#### TASK DIRECTIONS:
Word for word, restate every line of the material.
---- DATASET EXCERPTS
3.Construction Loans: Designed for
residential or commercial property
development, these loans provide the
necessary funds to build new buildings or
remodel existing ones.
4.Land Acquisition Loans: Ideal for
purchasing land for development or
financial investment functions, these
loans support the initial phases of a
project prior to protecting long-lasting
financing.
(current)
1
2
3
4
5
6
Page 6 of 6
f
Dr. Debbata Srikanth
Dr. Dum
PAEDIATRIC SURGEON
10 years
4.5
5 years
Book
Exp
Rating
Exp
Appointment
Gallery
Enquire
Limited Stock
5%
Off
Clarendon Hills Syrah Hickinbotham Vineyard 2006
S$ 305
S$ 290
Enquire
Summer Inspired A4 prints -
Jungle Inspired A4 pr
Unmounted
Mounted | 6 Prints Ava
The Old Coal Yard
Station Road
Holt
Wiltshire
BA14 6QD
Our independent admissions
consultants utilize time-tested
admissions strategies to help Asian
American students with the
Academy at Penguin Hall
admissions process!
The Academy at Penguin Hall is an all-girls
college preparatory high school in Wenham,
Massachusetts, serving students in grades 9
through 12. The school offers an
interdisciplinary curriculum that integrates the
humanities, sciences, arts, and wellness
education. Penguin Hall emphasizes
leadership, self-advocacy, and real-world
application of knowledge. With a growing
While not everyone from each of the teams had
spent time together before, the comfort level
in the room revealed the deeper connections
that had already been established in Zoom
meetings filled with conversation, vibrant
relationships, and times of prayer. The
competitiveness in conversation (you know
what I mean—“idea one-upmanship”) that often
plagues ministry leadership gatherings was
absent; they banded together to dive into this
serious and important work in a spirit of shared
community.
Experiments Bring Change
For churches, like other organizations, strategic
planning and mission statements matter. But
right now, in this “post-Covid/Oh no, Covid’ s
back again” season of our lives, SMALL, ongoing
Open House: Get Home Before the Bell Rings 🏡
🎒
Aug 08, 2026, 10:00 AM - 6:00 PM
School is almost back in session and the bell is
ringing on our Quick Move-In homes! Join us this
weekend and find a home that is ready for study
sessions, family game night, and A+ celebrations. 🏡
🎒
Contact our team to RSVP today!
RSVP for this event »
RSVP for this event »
--------
#### SOLUTION TO THE PROBLEM:
3.Construction Loans: Designed for
residential or commercial property
development, these loans provide the
necessary funds to build new buildings or
remodel existing ones.
4.Land Acquisition Loans: Ideal for
purchasing land for development or
financial investment functions, these
loans support the initial phases of a
project prior to protecting long-lasting
financing.
(current)
1
2
3
4
5
6
Page 6 of 6
f
Dr. Debbata Srikanth
Dr. Dum
PAEDIATRIC SURGEON
10 years
4.5
5 years
Book
Exp
Rating
Exp
Appointment
Gallery
Enquire
Limited Stock
5%
Off
Clarendon Hills Syrah Hickinbotham Vineyard 2006
S$ 305
S$ 290
Enquire
Summer Inspired A4 prints -
Jungle Inspired A4 pr
Unmounted
Mounted | 6 Prints Ava
The Old Coal Yard
Station Road
Holt
Wiltshire
BA14 6QD
Our independent admissions
consultants utilize time-tested
admissions strategies to help Asian
American students with the
Academy at Penguin Hall
admissions process!
The Academy at Penguin Hall is an all-girls
college preparatory high school in Wenham,
Massachusetts, serving students in grades 9
through 12. The school offers an
interdisciplinary curriculum that integrates the
humanities, sciences, arts, and wellness
education. Penguin Hall emphasizes
leadership, self-advocacy, and real-world
application of knowledge. With a growing
While not everyone from each of the teams had
spent time together before, the comfort level
in the room revealed the deeper connections
that had already been established in Zoom
meetings filled with conversation, vibrant
relationships, and times of prayer. The
competitiveness in conversation (you know
what I mean—“idea one-upmanship”) that often
plagues ministry leadership gatherings was
absent; they banded together to dive into this
serious and important work in a spirit of shared
community.
Experiments Bring Change
For churches, like other organizations, strategic
planning and mission statements matter. But
right now, in this “post-Covid/Oh no, Covid’ s
back again” season of our lives, SMALL, ongoing
Open House: Get Home Before the Bell Rings 🏡
🎒
Aug 08, 2026, 10:00 AM - 6:00 PM
School is almost back in session and the bell is
ringing on our Quick Move-In homes! Join us this
weekend and find a home that is ready for study
sessions, family game night, and A+ celebrations. 🏡
🎒
Contact our team to RSVP today!
RSVP for this event »
RSVP for this event »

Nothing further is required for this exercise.